Conservation Status & Population: Listed by IUCN as lower risk / least concern. Surveys across N Atlantic in 1989 estimated 778,000 individuals, but coverage did not extend fully into British waters.
Organised drives have taken place for at least 11 centuries in Faroes, average annual catch 850 from 1709 to 1992; still continues. Other opportunistic drive fisheries have operated in Shetland, Orkney, Outer Hebrides, W Ireland until early 20th Century. Extensive fishery in Newfoundland 1947 – 1972. Small nubers taken by coastal Norwegian fishery, off W Greenland, and Iceland.

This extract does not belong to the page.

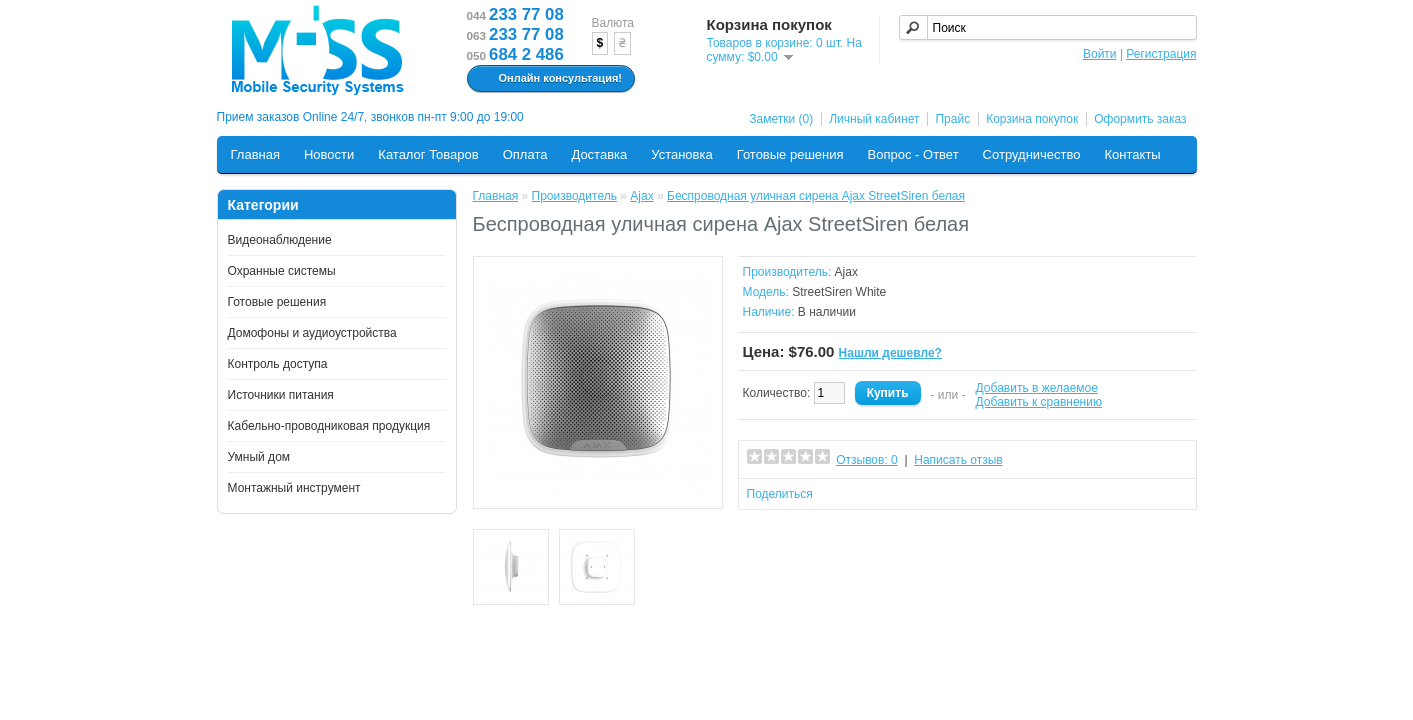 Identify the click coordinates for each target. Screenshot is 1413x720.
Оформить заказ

Accidental capture in fishing gear is a problem in Franch (where up to 100 a year are killed), off USA, in British waters. Relatively high levels of PCBs found in stranded animals, also high levels of DDT, PBDE, mercury, cadmium (pilot what meat consumed in Faroed may exceed safe levels of toxicity in humans).
Pilot whales change vocalisations in vicinity of military sonar, but significance for this species unknown. Ship strikes also pose a threat.
Flippers proportionately longer than in false killer whale. Rarely breaches clear of water although may slap surface with tail. May rest motionless at surface. Dolphins may associate with pilot whale herds. Gregarious; herds of 20 – 40 common but groups of up to low thousands also known.
Vocalisations: Variety of whistles mainly at 3.4 – 4.7 kHz lasting 0.65 – 1 s, echolocation clicks of 0.1 – 100 kHz.